Submitted to: Agronomy Journal
Publication Type: Review Article
Publication Acceptance Date: 10/24/2006
Publication Date: 3/1/2007
Citation: Russelle, M.P., Entz, M.H., Franzluebbers, A.J. 2007. Reconsidering integrated crop-livestock systems in North America. Agronomy Journal. 99(2):325-334.

Interpretive Summary:

Technical Abstract: Although integrated crop-livestock systems have been in use globally for millennia, farmers in many industrialized countries have tended toward increased specialization. There is new interest in reintegrating crops and livestock because of concerns about degraded natural resources, profitability and stability of farm income, and long-term sustainability, but also because of increasing regulation of concentrated animal feeding operations. Integrated crop-livestock systems facilitate broader crop species utilization, including perennial and leguminous forages, which can be grown in selected areas of the landscape to achieve multiple benefits. These integrated systems inherently involve the use of manure, which benefits soil condition, fertility, and carbon sequestration.
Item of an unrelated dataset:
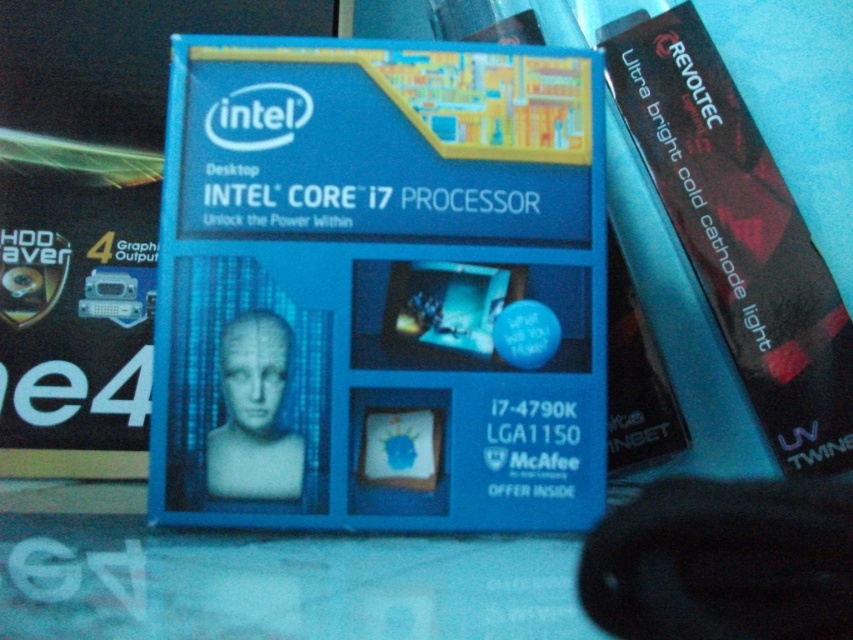 From the picture: You are designing a display stand for the blue cardboard box at center and need to place a black plastic revoltec light at upper right to highlight it. The minimum distance required between the box and the light for optimal lighting is 10 inches. Based on the scene, will the current placement meet this requirement?

The blue cardboard box at center is 10.44 inches from the black plastic revoltec light at upper right, which exceeds the minimum required distance of 10 inches. Therefore, the current placement meets the requirement for optimal lighting.

You are holding a blue cardboard box at center and looking towards the black plastic revoltec light at upper right. Which object is nearer to you?

The blue cardboard box at center is closer to you than the black plastic revoltec light at upper right.

In the scene shown: What is the 2D coordinate of the blue cardboard box at center in the image?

Integration of crops and livestock can occur within the farm or among farms. Both scales of integration rely on farmers' knowledge, motivation, and resources. Despite the numerous benefits that could accrue if farms moved toward on-farm or among-farm integration of crops and livestock, the inherent complexity of these systems constrains their adoption. Furthermore, farmers expect that changes they make in their operations will enhance both the profitability and environmental sustainability of their farms and communities. The combination of system complexity and the potential for public benefit justifies new national research initiatives to overcome these constraints, moving agriculture toward greater profitability and sustainability.